El ejército ucraniano estrena en el frente un avanzado dron espía de hidrógeno, casi indetectable por su baja firma térmica y su sigilo, una nueva baza tecnológica en su pulso contra la invasión rusa

Los drones cada vez son más letales: ahora serán casi invisibles para los sistemas enemigos
El dron Raybird que va a ser enviado a Ucrania tiene como firma de calidad su sigilo a la hora de volar en el cielo
Publicado en Defensa

Doce horas de vuelo pueden parecer una cifra modesta, sobre todo si se compara con las más de 28 que alcanza el modelo convencional. Sin embargo, en el nuevo dron Raybird que opera en Ucrania, esta reducción no es un defecto, sino la consecuencia de una apuesta estratégica: la de sacrificar deliberadamente la autonomía para ganar en un campo mucho más valioso en la guerra moderna, el de la invisibilidad. La empresa Skyeton ha modificado su conocido aparato de vigilancia para que funcione con un sistema de propulsión híbrido basado en hidrógeno. Esta especialización es una tendencia en el sector, donde también se exploran drones con diseños de helicóptero para ofrecer versatilidad en el despegue y aterrizaje vertical.

Sin embargo, esta aparente desventaja esconde su mayor virtud. El uso de hidrógeno para alimentar los motores eléctricos confiere al dron una firma térmica casi nula, lo que lo convierte en un objetivo extremadamente difícil de detectar para las defensas antiaéreas.

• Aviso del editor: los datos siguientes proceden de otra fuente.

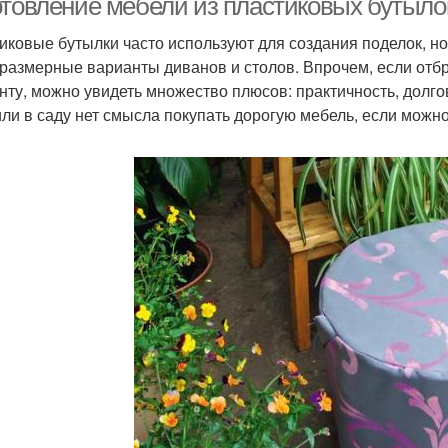
отовление мебели из пластиковых бутылок
иковые бутылки часто используют для создания поделок, но 
размерные варианты диванов и столов. Впрочем, если отбр
нту, можно увидеть множество плюсов: практичность, долго
или в саду нет смысла покупать дорогую мебель, если можн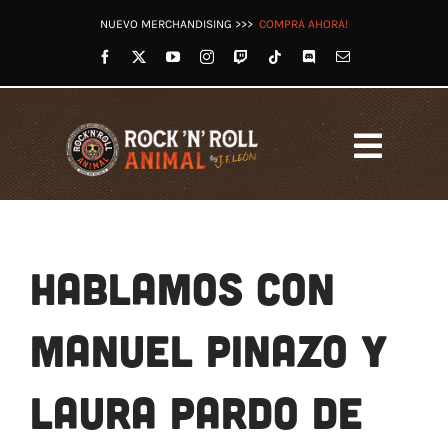
Saltar
NUEVO MERCHANDISING >>>
COMPRA AHORA!
al
contenido
Toggl
Navig
HOME
LET’S ROCK RADIO
HABLAMOS CON
OTROS PODCASTS
VÍDEOS
MANUEL PINAZO Y
TWITCH
REDES
LAURA PARDO DE
TIENDA
BLOG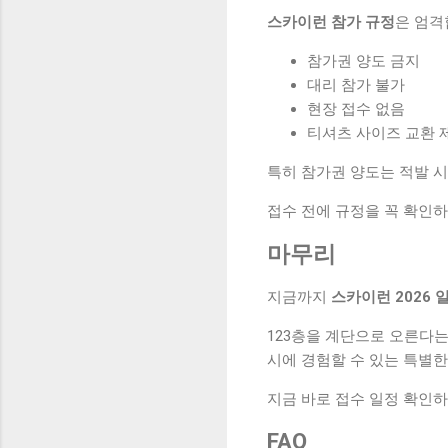
스카이런 참가 규정
은 엄격
참가권 양도 금지
대리 참가 불가
현장 접수 없음
티셔츠 사이즈 교환 
특히 참가권 양도는 적발 시
접수 전에 규정을 꼭 확인하
마무리
지금까지
스카이런 2026 
123층을 계단으로 오른다는
시에 경험할 수 있는 특별
지금 바로 접수 일정 확인하
FAQ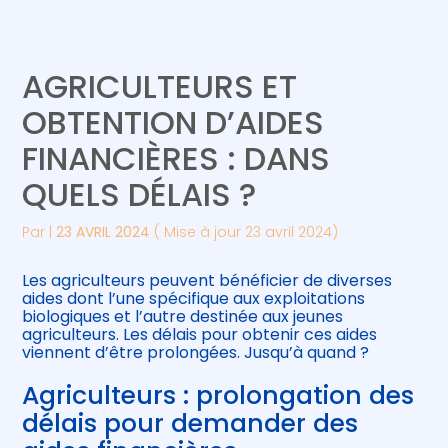
Créer et reprendre une activité
Piloter votre gestion
AGRICULTEURS ET
Gérer votre quotidien
Suivre votre comptabilité
OBTENTION D’AIDES
FINANCIÈRES : DANS
Piloter votre entreprise
Gérer vos ressources humaines
QUELS DÉLAIS ?
Développer votre entreprise
Par
|
23 AVRIL 2024
( Mise à jour 23 avril 2024)
Construire votre patrimoine
Les agriculteurs peuvent bénéficier de diverses
aides dont l’une spécifique aux exploitations
Être prêt pour la facturation
biologiques et l’autre destinée aux jeunes
électronique
agriculteurs. Les délais pour obtenir ces aides
viennent d’être prolongées. Jusqu’à quand ?
Agriculteurs : prolongation des
délais pour demander des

A esta cualidad se suma un funcionamiento mucho más silencioso que el de su hermano con motor de combustión, una característica fundamental para sobrevolar territorio enemigo sin delatar su presencia y cumplir con su misión principal: la obtención de inteligencia en el frente.

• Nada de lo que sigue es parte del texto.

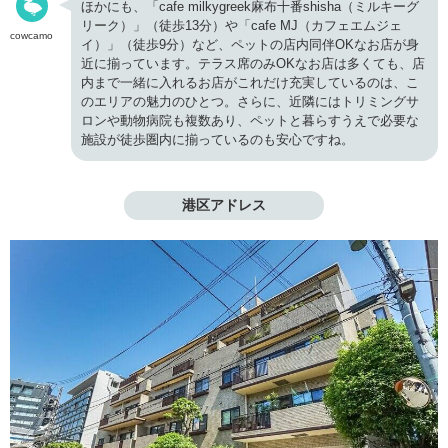
ほかにも、「cafe milkygreek麻布十番shisha（ミルキーグ
リーク）」（徒歩13分）や「cafe MJ（カフェエムジェ
cowcamo
イ）」（徒歩9分）など、ペットの店内同伴OKなお店が身
近に揃っています。テラス席のみOKなお店は多くても、店
内まで一緒に入れるお店がこれだけ充実しているのは、こ
のエリアの魅力のひとつ。さらに、近隣にはトリミングサ
ロンや動物病院も複数あり、ペットと暮らすうえで必要な
施設が徒歩圏内に揃っているのも安心ですね。
港区アドレス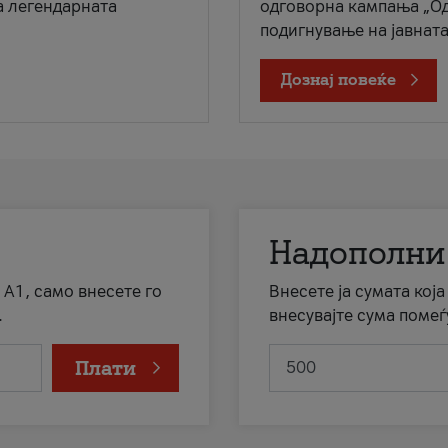
а легендарната
одговорна кампања „Од
подигнување на јавната 
Дознај повеќе
Надополни
 А1, само внесете го
Внесете ја сумата кој
.
внесувајте сума помеѓ
Плати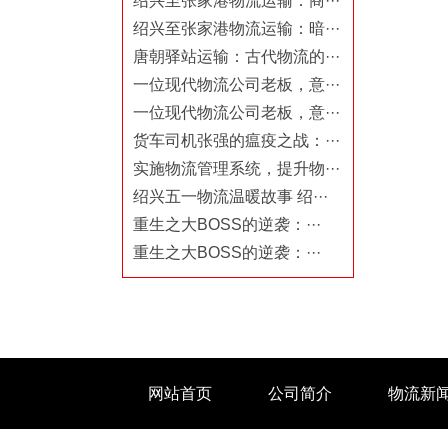
绍兴至张家港物流运输：商···
绍兴至张家港物流运输：暗···
唐朝驿站运输：古代物流的···
一位现代物流公司老板，意···
一位现代物流公司老板，意···
货车司机张强的瘟疫之战：···
实施物流管理系统，提升物···
绍兴五一物流温暖故事 绍···
重生之大BOSS的逆袭：···
重生之大BOSS的逆袭：···
网站首页
公司简介
物流新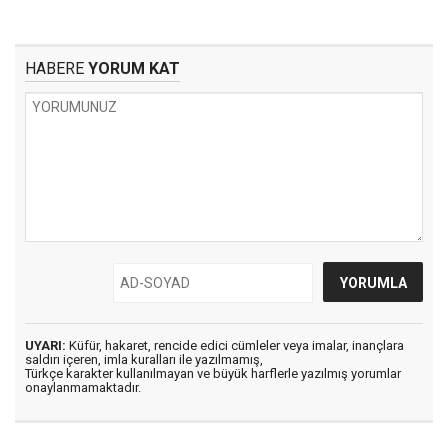
HABERE
YORUM KAT
UYARI:
Küfür, hakaret, rencide edici cümleler veya imalar, inançlara
saldırı içeren, imla kuralları ile yazılmamış,
Türkçe karakter kullanılmayan ve büyük harflerle yazılmış yorumlar
onaylanmamaktadır.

Un espía casi invisible en los cielos de Ucrania

Su función de inteligencia es distinta a la de otras aeronaves no tripuladas cuyo uso se ha popularizado en el conflicto, como es el caso de los drones kamikazes diseñados para el ataque directo.

De hecho, esta capacidad para pasar desapercibido no es fruto de la improvisación. El sistema ha sido sometido a dos años de pruebas de laboratorio para garantizar su fiabilidad, según informa el medio especializado Defender Media. El diseño contempla el uso de hidrógeno almacenado en cartuchos fácilmente intercambiables, una solución logística que permite repostar el aparato de forma rápida y segura directamente en la zona de operaciones, sin necesidad de infraestructuras complejas.

Asimismo, el resto de sus características técnicas lo confirman como una herramienta de vigilancia muy competente. El aparato mantiene una velocidad de crucero de 110 kilómetros por hora y presenta un peso máximo al despegue de 23 kilogramos. De esa masa total, puede destinar hasta 10 kilogramos de carga útil para alojar los sofisticados equipos de reconocimiento y los sensores necesarios para llevar a cabo sus tareas de espionaje con la máxima eficacia.

Este enfoque en la vigilancia aérea contrasta con el desarrollo de otros drones espía con capacidades híbridas, que combinan el vuelo con la capacidad de desplazarse por tierra para misiones de infiltración.

Por otro lado, el margen de mejora en su autonomía sigue siendo una prioridad para sus desarrolladores. Aunque las doce horas actuales ya suponen un tiempo de operación considerable, los ingenieros de Skyeton trabajan para optimizar el rendimiento del sistema. El objetivo a corto plazo es extender la duración de sus misiones hasta alcanzar las 20 horas, reduciendo así la brecha con la versión de combustión y ampliando todavía más sus capacidades tácticas en el campo de batalla.